| TASK PROMPT |
Scan the records for lines with the word "premium", and copy every such line.

== DATA EXTRACT

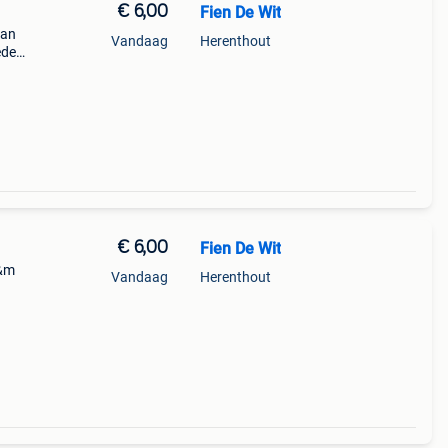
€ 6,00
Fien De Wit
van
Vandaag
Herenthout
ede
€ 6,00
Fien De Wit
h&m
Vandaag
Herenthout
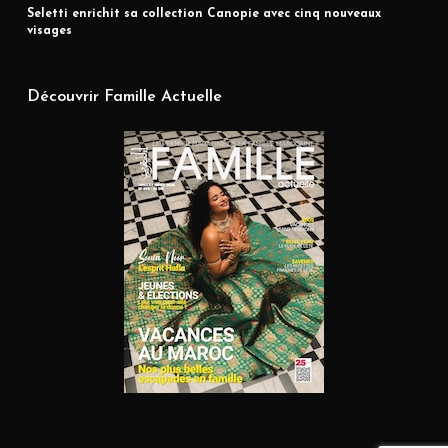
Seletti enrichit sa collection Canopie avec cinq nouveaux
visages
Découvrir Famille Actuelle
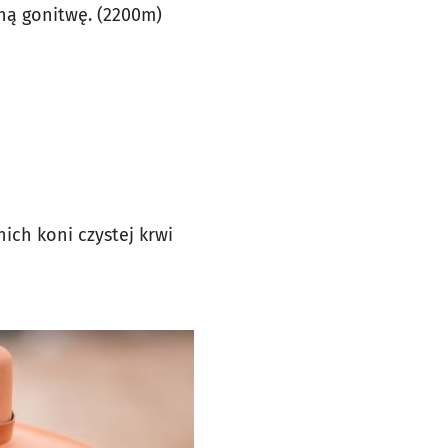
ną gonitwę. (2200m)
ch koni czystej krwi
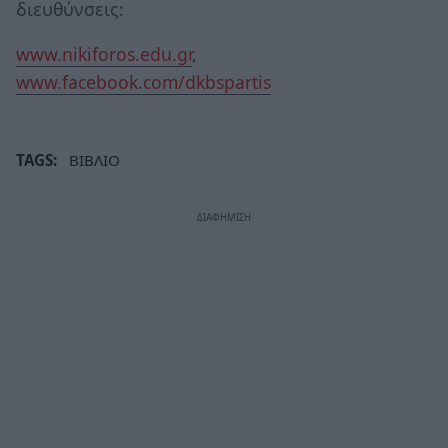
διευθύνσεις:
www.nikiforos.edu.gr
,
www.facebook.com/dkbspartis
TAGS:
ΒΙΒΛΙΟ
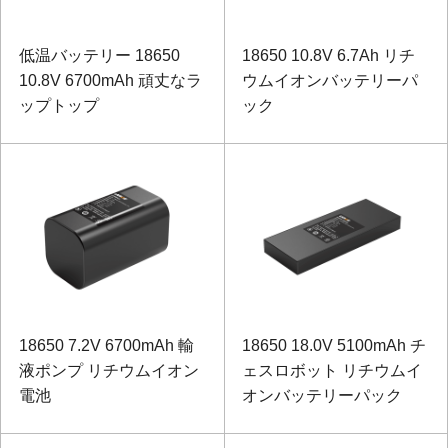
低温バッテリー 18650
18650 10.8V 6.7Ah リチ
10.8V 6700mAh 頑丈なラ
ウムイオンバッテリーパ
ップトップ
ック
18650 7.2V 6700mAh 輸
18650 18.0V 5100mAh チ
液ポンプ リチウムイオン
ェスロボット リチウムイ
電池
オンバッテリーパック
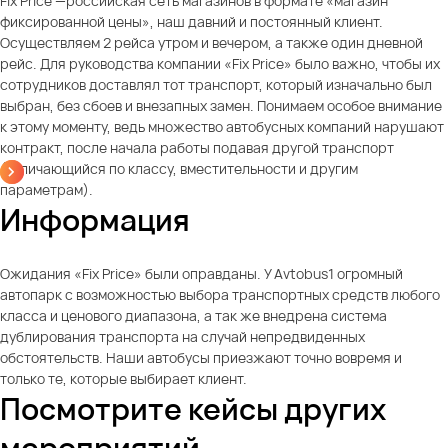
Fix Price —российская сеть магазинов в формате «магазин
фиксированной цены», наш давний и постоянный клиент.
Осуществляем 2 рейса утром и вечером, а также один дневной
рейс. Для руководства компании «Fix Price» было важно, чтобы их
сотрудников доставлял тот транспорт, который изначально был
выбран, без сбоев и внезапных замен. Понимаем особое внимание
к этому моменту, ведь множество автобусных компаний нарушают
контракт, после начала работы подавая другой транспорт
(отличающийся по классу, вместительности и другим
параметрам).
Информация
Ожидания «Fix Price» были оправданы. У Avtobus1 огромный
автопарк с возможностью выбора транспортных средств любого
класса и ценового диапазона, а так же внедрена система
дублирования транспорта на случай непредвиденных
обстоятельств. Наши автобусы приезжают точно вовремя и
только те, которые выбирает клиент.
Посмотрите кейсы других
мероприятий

====
== DATA EXTRACT

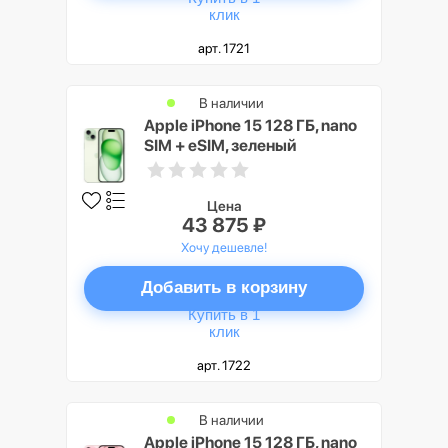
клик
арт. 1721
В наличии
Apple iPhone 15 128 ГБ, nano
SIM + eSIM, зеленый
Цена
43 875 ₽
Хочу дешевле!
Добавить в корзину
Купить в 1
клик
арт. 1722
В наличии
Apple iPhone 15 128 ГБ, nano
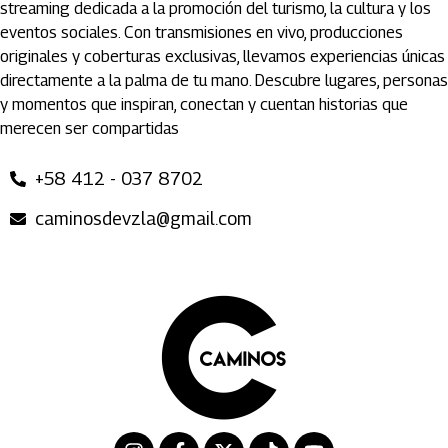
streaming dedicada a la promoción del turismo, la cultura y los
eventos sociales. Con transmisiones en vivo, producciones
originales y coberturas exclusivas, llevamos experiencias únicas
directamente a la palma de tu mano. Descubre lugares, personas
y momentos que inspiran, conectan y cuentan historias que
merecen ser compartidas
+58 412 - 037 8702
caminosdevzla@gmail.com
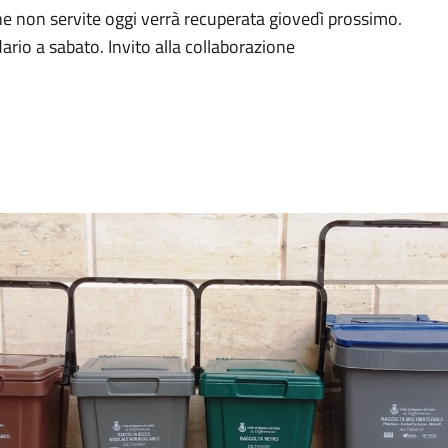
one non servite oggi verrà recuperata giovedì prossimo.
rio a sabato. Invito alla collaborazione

====
== DATA EXTRACT

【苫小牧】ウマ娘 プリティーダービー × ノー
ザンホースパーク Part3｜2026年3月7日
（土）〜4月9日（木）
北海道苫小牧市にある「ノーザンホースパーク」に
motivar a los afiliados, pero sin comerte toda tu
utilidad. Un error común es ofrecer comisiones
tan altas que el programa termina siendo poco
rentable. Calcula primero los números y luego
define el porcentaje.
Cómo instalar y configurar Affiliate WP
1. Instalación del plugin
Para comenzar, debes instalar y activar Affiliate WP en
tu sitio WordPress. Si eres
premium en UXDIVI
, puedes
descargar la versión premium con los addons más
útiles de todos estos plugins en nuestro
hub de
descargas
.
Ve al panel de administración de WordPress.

====

| ANSWER FOR THIS EXERCISE |
premium en UXDIVI
descargar la versión premium con los addons más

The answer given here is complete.